● Extracted page text data:
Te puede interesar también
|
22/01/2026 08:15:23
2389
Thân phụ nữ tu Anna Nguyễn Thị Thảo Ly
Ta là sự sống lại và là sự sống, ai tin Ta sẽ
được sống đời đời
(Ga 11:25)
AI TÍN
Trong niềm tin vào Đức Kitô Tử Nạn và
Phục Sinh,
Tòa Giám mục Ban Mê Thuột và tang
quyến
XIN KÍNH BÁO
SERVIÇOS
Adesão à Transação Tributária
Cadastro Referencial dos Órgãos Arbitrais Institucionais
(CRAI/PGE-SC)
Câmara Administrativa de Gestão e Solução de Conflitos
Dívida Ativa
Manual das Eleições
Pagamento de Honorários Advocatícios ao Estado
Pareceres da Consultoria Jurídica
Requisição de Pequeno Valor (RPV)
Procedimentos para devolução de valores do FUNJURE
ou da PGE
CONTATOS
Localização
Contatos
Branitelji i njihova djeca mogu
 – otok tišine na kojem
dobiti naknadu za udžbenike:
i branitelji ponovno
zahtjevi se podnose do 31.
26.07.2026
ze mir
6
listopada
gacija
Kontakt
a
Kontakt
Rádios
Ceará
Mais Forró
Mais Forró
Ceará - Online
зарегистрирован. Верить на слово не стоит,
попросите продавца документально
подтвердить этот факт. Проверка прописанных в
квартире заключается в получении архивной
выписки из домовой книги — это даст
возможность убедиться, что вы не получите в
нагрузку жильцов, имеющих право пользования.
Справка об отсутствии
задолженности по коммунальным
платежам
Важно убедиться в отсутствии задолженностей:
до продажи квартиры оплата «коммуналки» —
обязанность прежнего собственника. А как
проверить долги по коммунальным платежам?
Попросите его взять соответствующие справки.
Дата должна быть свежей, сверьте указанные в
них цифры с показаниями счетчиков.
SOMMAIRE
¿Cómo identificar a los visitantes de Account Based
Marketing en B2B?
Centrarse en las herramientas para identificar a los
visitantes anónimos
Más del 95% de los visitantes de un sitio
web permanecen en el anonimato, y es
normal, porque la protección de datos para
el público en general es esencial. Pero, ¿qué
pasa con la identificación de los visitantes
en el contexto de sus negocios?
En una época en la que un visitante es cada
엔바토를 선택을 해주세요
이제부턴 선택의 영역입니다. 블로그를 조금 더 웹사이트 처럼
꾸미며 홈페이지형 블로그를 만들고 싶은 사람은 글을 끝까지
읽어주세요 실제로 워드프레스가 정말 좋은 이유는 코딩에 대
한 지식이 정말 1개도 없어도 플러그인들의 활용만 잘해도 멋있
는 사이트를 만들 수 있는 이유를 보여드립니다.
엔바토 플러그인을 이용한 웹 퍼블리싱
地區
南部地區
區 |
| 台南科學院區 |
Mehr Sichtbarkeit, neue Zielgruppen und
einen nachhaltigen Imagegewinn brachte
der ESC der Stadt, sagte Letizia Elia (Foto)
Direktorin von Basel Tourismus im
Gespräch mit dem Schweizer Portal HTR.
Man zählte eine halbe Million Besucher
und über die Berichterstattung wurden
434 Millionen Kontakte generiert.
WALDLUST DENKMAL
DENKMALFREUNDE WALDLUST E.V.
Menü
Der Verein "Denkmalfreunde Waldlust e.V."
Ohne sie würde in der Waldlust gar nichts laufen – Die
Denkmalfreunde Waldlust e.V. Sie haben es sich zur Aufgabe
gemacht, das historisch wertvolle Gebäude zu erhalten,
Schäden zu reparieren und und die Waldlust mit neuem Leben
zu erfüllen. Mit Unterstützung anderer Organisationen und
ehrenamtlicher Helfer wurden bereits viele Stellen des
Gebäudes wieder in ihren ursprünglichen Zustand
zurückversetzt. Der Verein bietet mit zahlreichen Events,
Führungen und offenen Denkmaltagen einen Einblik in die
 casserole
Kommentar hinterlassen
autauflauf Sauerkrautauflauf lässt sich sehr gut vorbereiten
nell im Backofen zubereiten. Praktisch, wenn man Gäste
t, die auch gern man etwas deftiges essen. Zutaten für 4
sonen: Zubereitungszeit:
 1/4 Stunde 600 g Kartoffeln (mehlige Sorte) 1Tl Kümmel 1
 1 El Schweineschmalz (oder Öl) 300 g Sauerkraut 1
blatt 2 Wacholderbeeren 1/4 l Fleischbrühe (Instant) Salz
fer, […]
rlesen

---

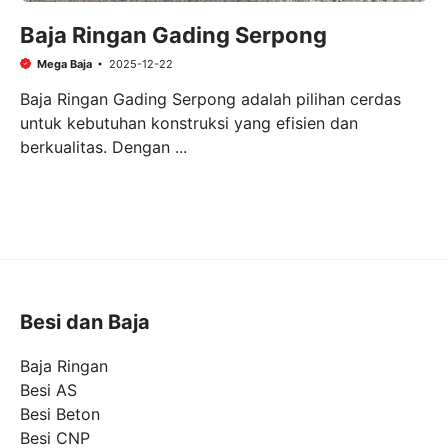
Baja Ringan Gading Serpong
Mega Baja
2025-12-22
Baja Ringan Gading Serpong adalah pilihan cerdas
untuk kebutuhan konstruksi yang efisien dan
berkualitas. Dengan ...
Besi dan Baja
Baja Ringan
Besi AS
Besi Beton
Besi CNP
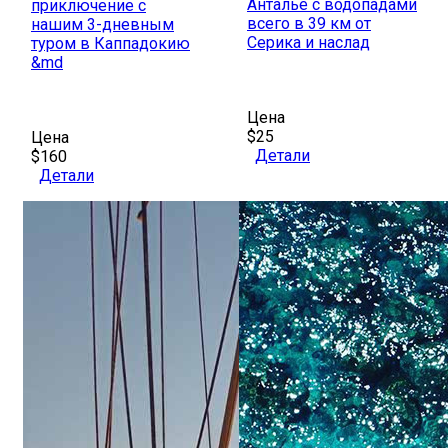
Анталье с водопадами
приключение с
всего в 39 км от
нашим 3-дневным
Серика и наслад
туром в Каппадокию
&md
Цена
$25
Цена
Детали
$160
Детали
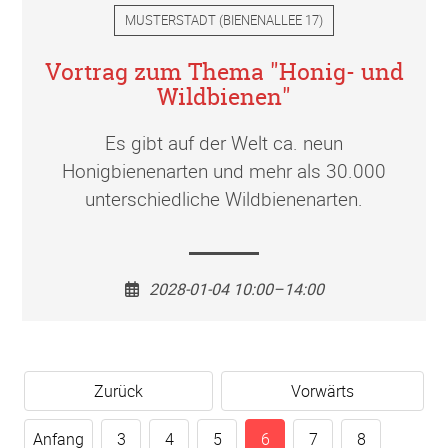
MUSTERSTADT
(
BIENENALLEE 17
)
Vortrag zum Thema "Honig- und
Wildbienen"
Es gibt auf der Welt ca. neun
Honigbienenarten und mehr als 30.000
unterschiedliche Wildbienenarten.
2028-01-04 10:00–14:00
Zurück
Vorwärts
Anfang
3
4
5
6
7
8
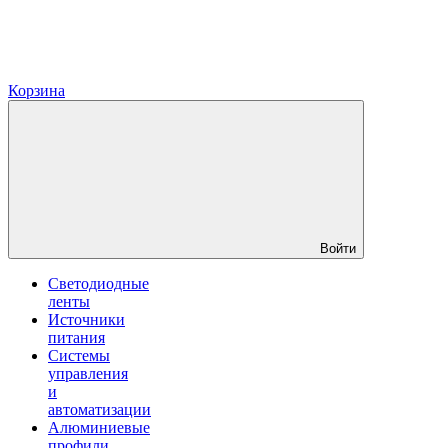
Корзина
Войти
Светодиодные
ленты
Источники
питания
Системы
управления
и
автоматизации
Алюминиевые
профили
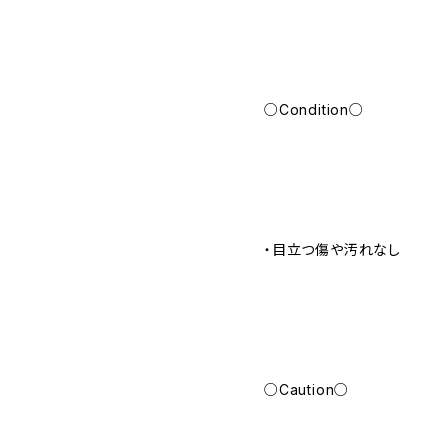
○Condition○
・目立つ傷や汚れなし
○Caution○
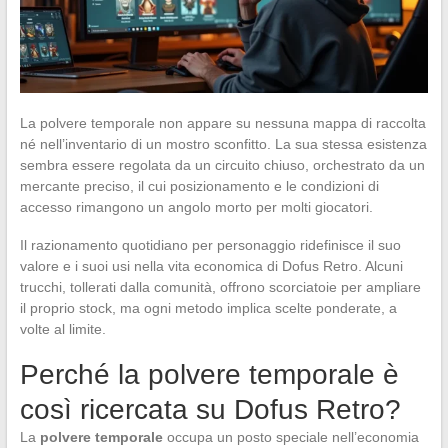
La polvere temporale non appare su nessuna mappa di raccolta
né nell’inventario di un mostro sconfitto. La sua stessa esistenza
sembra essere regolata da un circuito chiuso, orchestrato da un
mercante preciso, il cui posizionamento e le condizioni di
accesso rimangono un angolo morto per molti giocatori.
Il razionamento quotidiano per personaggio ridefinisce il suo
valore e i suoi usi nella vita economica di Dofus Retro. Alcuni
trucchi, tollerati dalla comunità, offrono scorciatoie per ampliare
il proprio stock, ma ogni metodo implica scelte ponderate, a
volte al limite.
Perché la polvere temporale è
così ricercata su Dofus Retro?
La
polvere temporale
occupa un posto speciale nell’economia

...

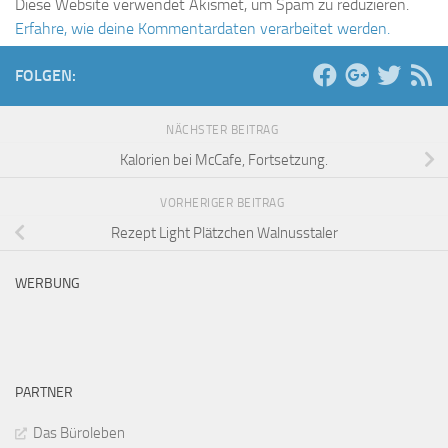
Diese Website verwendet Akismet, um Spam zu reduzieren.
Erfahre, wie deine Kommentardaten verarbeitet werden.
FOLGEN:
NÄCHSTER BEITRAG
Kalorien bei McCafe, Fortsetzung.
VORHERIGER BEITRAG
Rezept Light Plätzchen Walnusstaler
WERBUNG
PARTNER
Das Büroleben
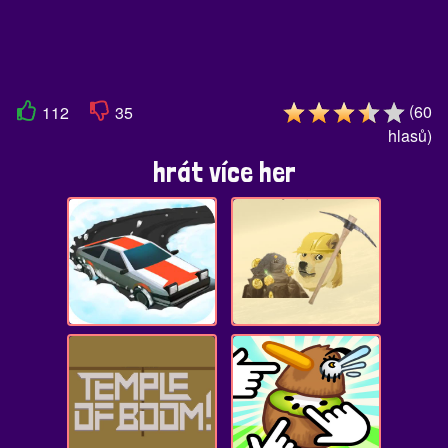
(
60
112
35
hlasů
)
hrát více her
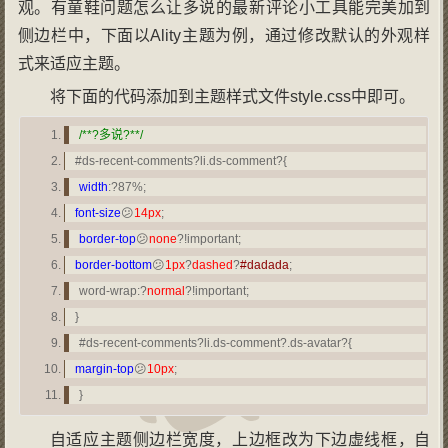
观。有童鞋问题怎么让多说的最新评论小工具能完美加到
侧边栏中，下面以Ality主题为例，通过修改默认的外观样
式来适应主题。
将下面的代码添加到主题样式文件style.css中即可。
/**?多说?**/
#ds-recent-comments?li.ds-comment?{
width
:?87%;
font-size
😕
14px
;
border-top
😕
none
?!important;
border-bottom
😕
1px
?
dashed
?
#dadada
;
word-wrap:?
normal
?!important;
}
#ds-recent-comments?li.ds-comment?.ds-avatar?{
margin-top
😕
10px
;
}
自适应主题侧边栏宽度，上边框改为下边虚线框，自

● TASK PROMPT:
Output the lines of the records above exactly as they appear, from the line containing "Te puede interesar también" through the line containing "(CRAI/PGE-SC)".

● OUTPUT OF THE EXERCISE:
Te puede interesar también
|
22/01/2026 08:15:23
2389
Thân phụ nữ tu Anna Nguyễn Thị Thảo Ly
Ta là sự sống lại và là sự sống, ai tin Ta sẽ
được sống đời đời
(Ga 11:25)
AI TÍN
Trong niềm tin vào Đức Kitô Tử Nạn và
Phục Sinh,
Tòa Giám mục Ban Mê Thuột và tang
quyến
XIN KÍNH BÁO
SERVIÇOS
Adesão à Transação Tributária
Cadastro Referencial dos Órgãos Arbitrais Institucionais
(CRAI/PGE-SC)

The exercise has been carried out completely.